Unfortunately, in contrast with its past image as an elegant venue that hosted extravagant balls and prestigious visitors, Lockwood House fell into disrepair over time, victim to water infiltration and poor maintenance which resulted in large amounts of plaster loss and degradation. What remained of the historic interior had become increasingly unstable, and valuable tokens of history have been lost or have become at risk. Multiple past conservation attempts and abrasive methods to reveal graffiti have also complicated the physical history and legibility of the original interior.
Our conservators began preserving the Lockwood House interior surfaces in the Spring of 2020. The project focused exclusively on compatible preservation materials and methods to stabilize the interior fabric in place and in its current condition. All of the original rooms in Lockwood House were thoroughly surveyed to identify deterioration phenomena and were documented prior to treatment.

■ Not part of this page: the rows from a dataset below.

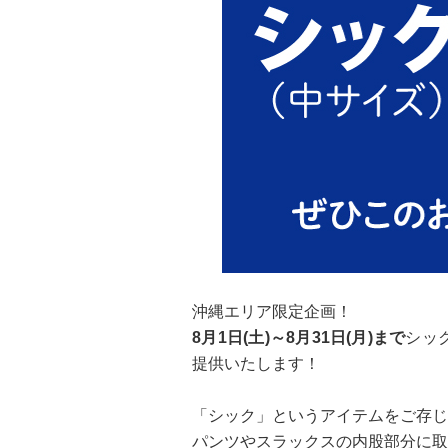
沖縄エリア限定企画！
8月1日(土)～8月31日(月)まで
シッ
提供いたします！
「シック」というアイテムをご存じ
パンツやスラックスの内股部分に取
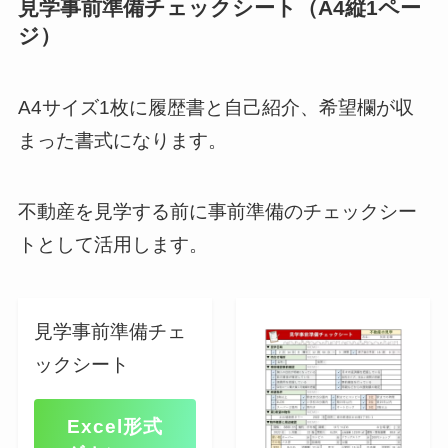
見学事前準備チェックシート（A4縦1ペー
ジ）
A4サイズ1枚に履歴書と自己紹介、希望欄が収
まった書式になります。
不動産を見学する前に事前準備のチェックシー
トとして活用します。
見学事前準備チェ
ックシート
Excel形式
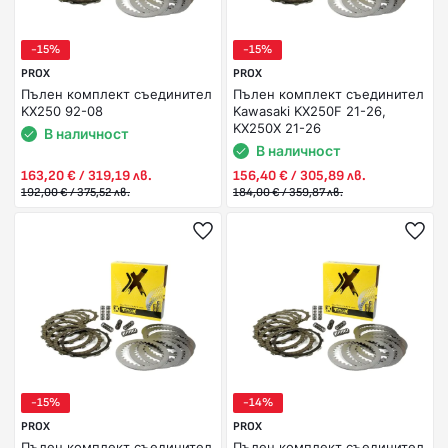
-15%
-15%
PROX
PROX
Пълен комплект съединител
Пълен комплект съединител
KX250 92-08
Kawasaki KX250F 21-26,
KX250X 21-26
В наличност
В наличност
163,20 € / 319,19 лв.
156,40 € / 305,89 лв.
192,00 € / 375,52 лв.
184,00 € / 359,87 лв.
-15%
-14%
PROX
PROX
Пълен комплект съединител
Пълен комплект съединител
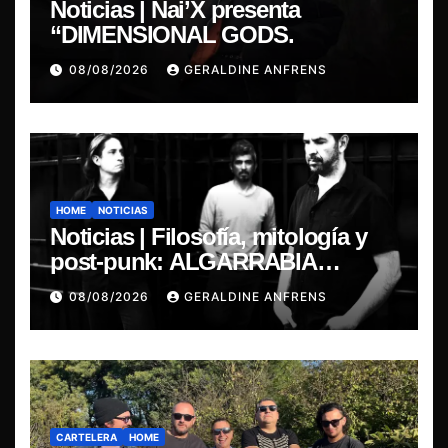
Noticias | Nai’X presenta
“DIMENSIONAL GODS.
08/08/2026
GERALDINE ANFRENS
HOME
NOTICIAS
Noticias | Filosofía, mitología y
post-punk: ALGARRABIA
presenta “Cantos de Sirena”
08/08/2026
GERALDINE ANFRENS
CARTELERA
HOME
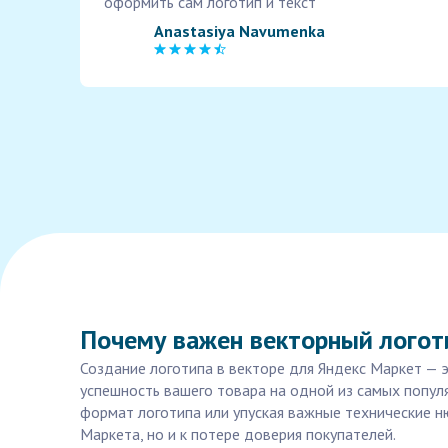
оформить сам логотип и текст
Anastasiya Navumenka
Почему важен векторный логот
Создание логотипа в векторе для Яндекс Маркет — э
успешность вашего товара на одной из самых попу
формат логотипа или упуская важные технические н
Маркета, но и к потере доверия покупателей.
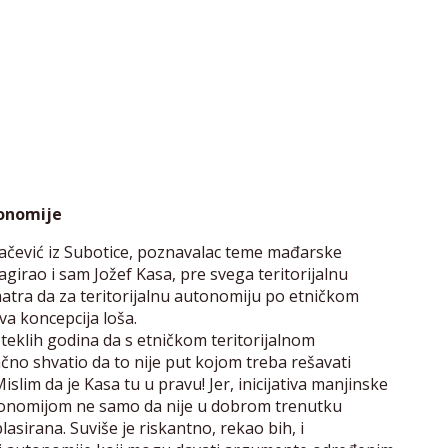
tonomije
ovačević iz Subotice, poznavalac teme mađarske
irao i sam Jožef Kasa, pre svega teritorijalnu
tra da za teritorijalnu autonomiju po etničkom
va koncepcija loša.
teklih godina da s etničkom teritorijalnom
čno shvatio da to nije put kojom treba rešavati
slim da je Kasa tu u pravu! Jer, inicijativa manjinske
autonomijom ne samo da nije u dobrom trenutku
plasirana. Suviše je riskantno, rekao bih, i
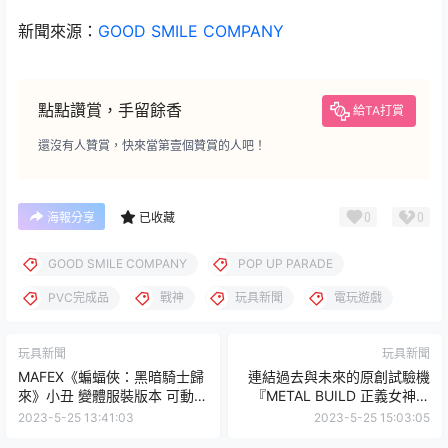
新聞來源：
GOOD SMILE COMPANY
點點讚賞，手留餘香
給TA打賞
還沒有人贊賞，快來當第壹個贊賞的人吧！
0
0
海報分享
已收藏
GOOD SMILE COMPANY
POP UP PARADE
PVC完成品
戰神
玩具新聞
電玩遊戲
玩具新聞
玩具新聞
MAFEX《蝙蝠俠：黑暗騎士歸
連結過去與未來的原創試驗機
來》小丑 變體服裝版本 可動人
『METAL BUILD 正義女神鋼
偶 讓犯罪王子獻上兩顆棉花
彈 II 型』預計 10 月發售！
2023-5-25 13:41:03
2023-5-25 15:03:05
糖！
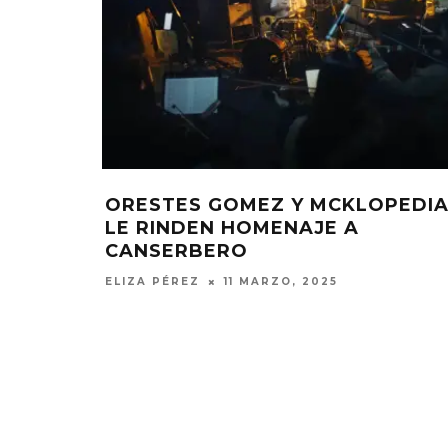
ORESTES GOMEZ Y MCKLOPEDI
LE RINDEN HOMENAJE A
CANSERBERO
ELIZA PÉREZ
11 MARZO, 2025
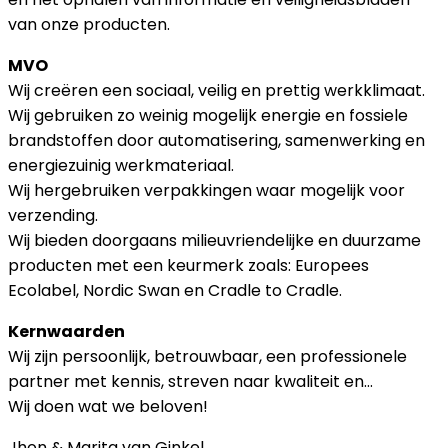
van onze producten.
MVO
Wij creëren een sociaal, veilig en prettig werkklimaat.
Wij gebruiken zo weinig mogelijk energie en fossiele
brandstoffen door automatisering, samenwerking en
energiezuinig werkmateriaal.
Wij hergebruiken verpakkingen waar mogelijk voor
verzending.
Wij bieden doorgaans milieuvriendelijke en duurzame
producten met een keurmerk zoals:
Europees
Ecolabel
,
Nordic Swan
en
Cradle to Cradle
.
Kernwaarden
Wij zijn persoonlijk, betrouwbaar, een professionele
partner met kennis, streven naar kwaliteit en…
Wij doen wat we beloven!
Jhon & Marita van Ginkel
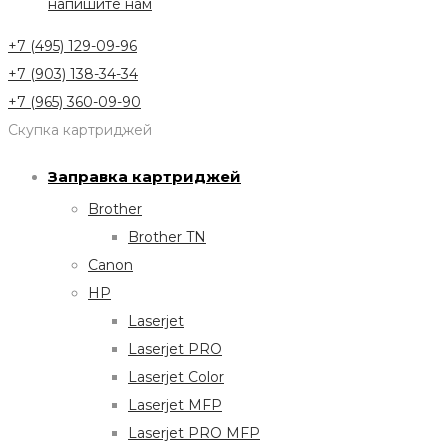
напишите нам
+7 (495) 129-09-96
+7 (903) 138-34-34
+7 (965) 360-09-90
Скупка картриджей
Заправка картриджей
Brother
Brother TN
Canon
HP
Laserjet
Laserjet PRO
Laserjet Color
Laserjet MFP
Laserjet PRO MFP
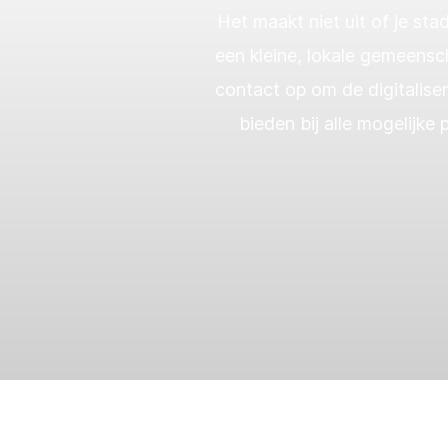
Het maakt niet uit of je st
een kleine, lokale gemeensc
contact op om de digitalise
bieden bij alle mogelijk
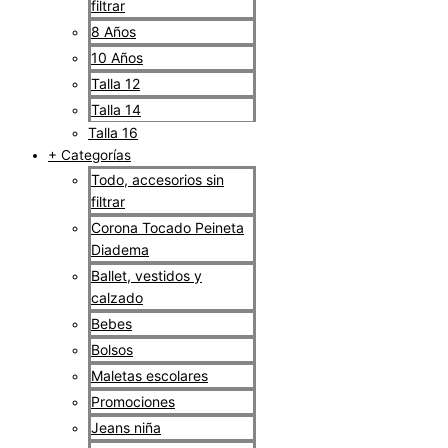
filtrar
8 Años
10 Años
Talla 12
Talla 14
Talla 16
+ Categorías
Todo, accesorios sin
filtrar
Corona Tocado Peineta
Diadema
Ballet, vestidos y
calzado
Bebes
Bolsos
Maletas escolares
Promociones
Jeans niña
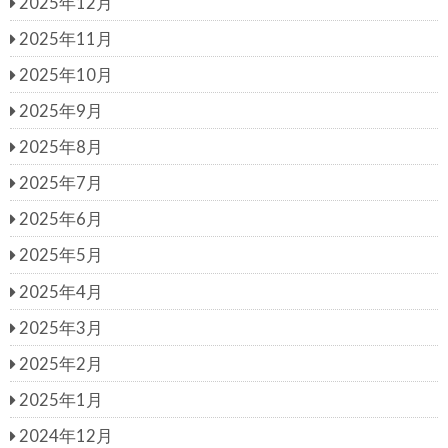
2025年12月
2025年11月
2025年10月
2025年9月
2025年8月
2025年7月
2025年6月
2025年5月
2025年4月
2025年3月
2025年2月
2025年1月
2024年12月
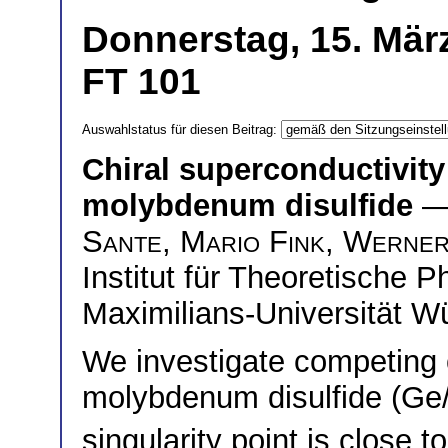
Donnerstag, 15. März
FT 101
Auswahlstatus für diesen Beitrag:
Chiral superconductivit
molybdenum disulfide
—
Sante
,
Mario Fink
,
Werner
Institut für Theoretische P
Maximilians-Universität 
We investigate competing
molybdenum disulfide (G
singularity point is close 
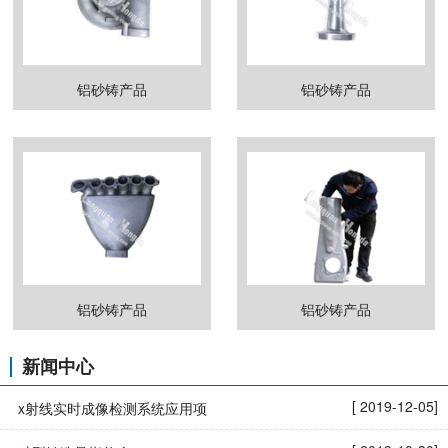
铝砂铸产品
铝砂铸产品
铝砂铸产品
铝砂铸产品
新闻中心
[ 2019-12-05]
x射线实时成像检测系统应用项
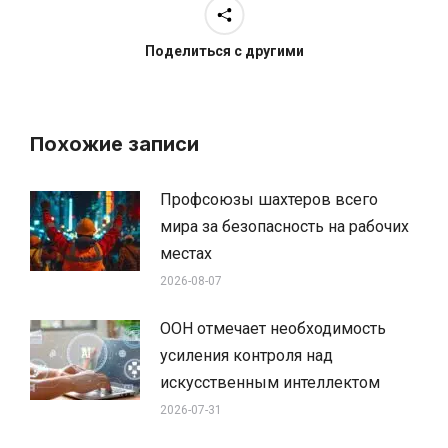
Поделиться с другими
Похожие записи
Профсоюзы шахтеров всего
мира за безопасность на рабочих
местах
2026-08-07
ООН отмечает необходимость
усиления контроля над
искусственным интеллектом
2026-07-31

Remedial conservation treatments included consolidating existing plaster and injection grouting—a method of re-adhering plaster layers to the original substrate from behind. All superficial paint and wallpaper layers were consolidated and recorded, as well as all occurrences of graffiti. No additional uncovering was performed in an effort to maintain the original and complex internal stratigraphy which potentially includes many more written records to be found. Ceiling losses were repaired with compositionally-similar materials to the original plaster in order to prevent further loss and to make the site stable and safe for current and future visitors. Losses in the wall plaster were stabilized with edge repairs rather than complete fills to provide a glimpse into the original construction and finishing techniques. Only the rear entry room and one additional wall in the building were restored, using purely original materials and a stepped application technique to reveal the different substrate and plaster layers. This was done in order to reinstate the original room layout and to provide a visual example of the historic construction for educational purposes.
This conservation project successfully preserved the fascinating and diverse story Lockwood House has to tell and has stabilized the site for its next chapter.